As has been set down by the In­dian Navy in a re­port to the MoD in 2010 re­gard­ing sub­ma­rine force lev­els, “It is a mat­ter of deep con­cern that in the next few years, In­dia will have its low­est sub­ma­rine ca­pa­bil­ity in the his­tory of the sub­ma­rine arm, as a re­sult of re­tire­ments, ob­so­les­cence, crit­i­cal de­lays in ship­build­ing/pro­cure­ment, de­spite all re­quire­ments be­ing catered for ad­e­quately in fi­nan­cial and/or per­spec­tive plans. As this crit­i­cal ca­pa­bil­ity is con­stantly eroded, there is an in­verse in­crease in both ca­pa­bil­ity and strength by the PN, PLAN and other navies op­er­at­ing in the IOR. A pri­ori­tised ac­tion plan is ur­gently re­quired to stem dwin­dling op­er­a­tional avail­abil­ity and strength of the sub­ma­rine arm if the In­dian Navy is to con­trol its area of im­me­di­ate re­spon­si­bil­ity, i.e. the IOR.”

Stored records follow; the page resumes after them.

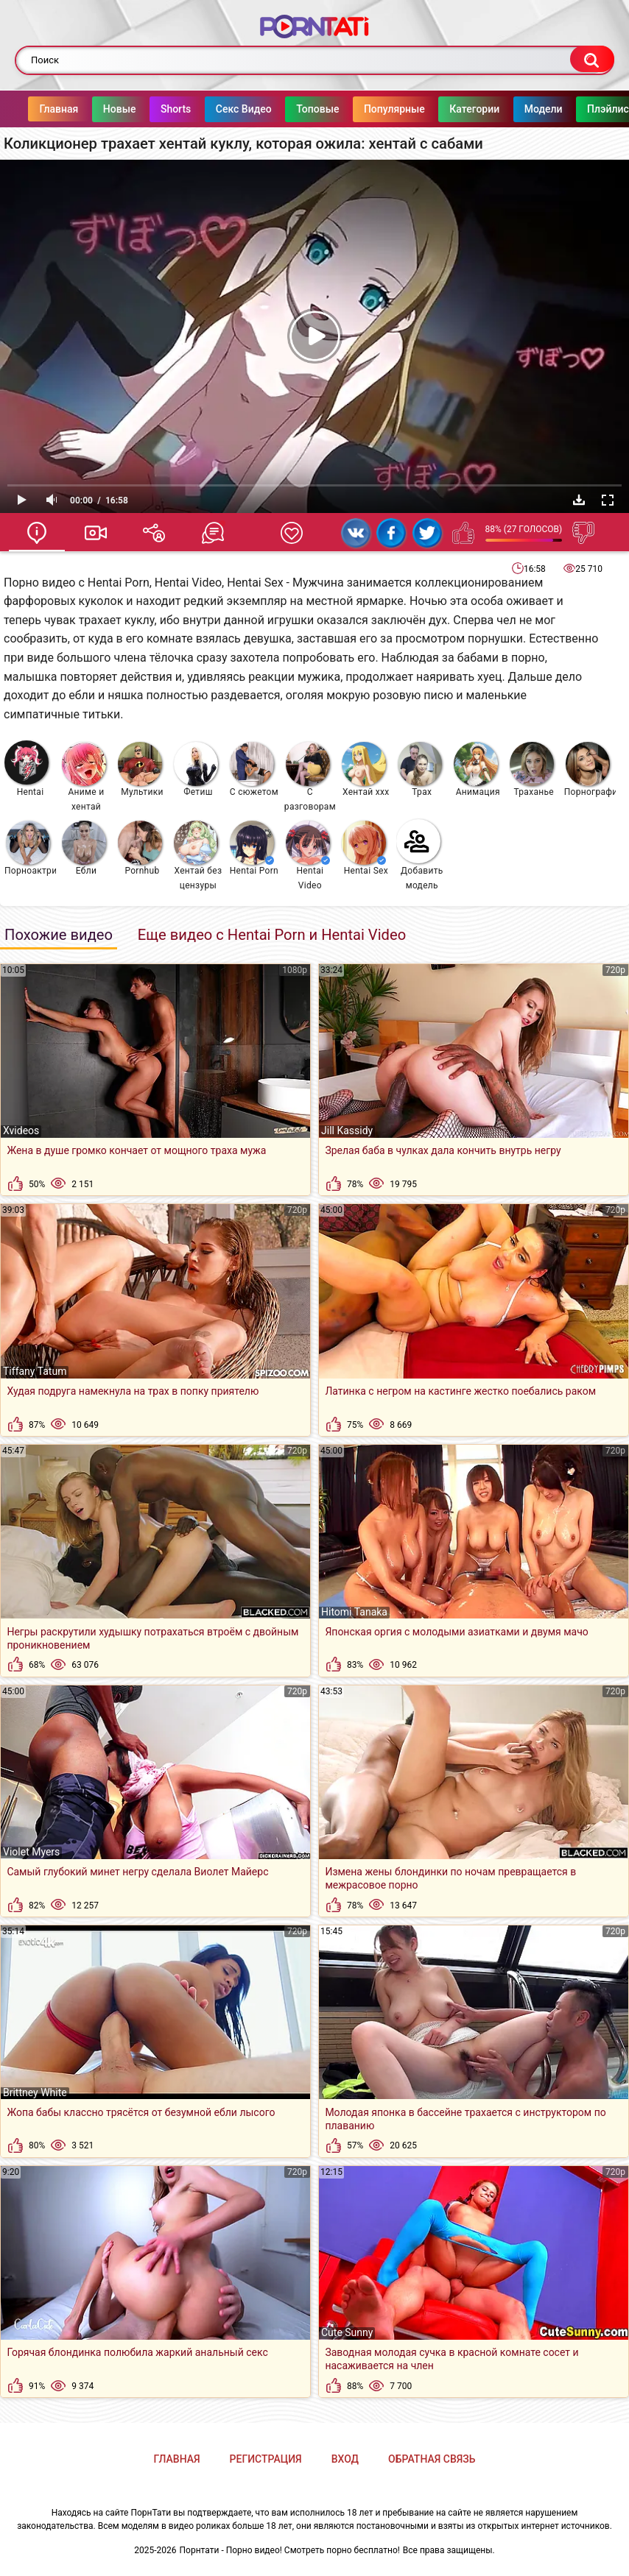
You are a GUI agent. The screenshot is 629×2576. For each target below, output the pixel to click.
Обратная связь (431, 2459)
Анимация (477, 769)
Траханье (532, 769)
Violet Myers (31, 1852)
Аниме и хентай (84, 777)
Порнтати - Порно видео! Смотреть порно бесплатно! (290, 2550)
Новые (127, 109)
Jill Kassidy (347, 1130)
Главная (67, 109)
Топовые (326, 109)
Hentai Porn (254, 848)
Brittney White (35, 2092)
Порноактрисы (30, 848)
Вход (345, 2459)
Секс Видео (252, 109)
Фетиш (196, 769)
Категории (483, 109)
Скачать (579, 500)
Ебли (84, 848)
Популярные (403, 109)
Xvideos (21, 1130)
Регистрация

While the In­dian Navy awaits clar­ity on the tragedy aboard INS Sind­hu­rak­shak, it has an of­fer from Rus­sia for a se­cond re­fit and life-ex­ten­sion of the re­main­ing nine Project 877EKM Kilo-class sub­marines, which the Ru­bin De­sign Bureau and Zvez­dochka Ship­yard say will give the sub­marines an ad­di­tional 10 years of op­er­a­tional life—some­thing that would help the Navy tide over dwin­dling force lev­els.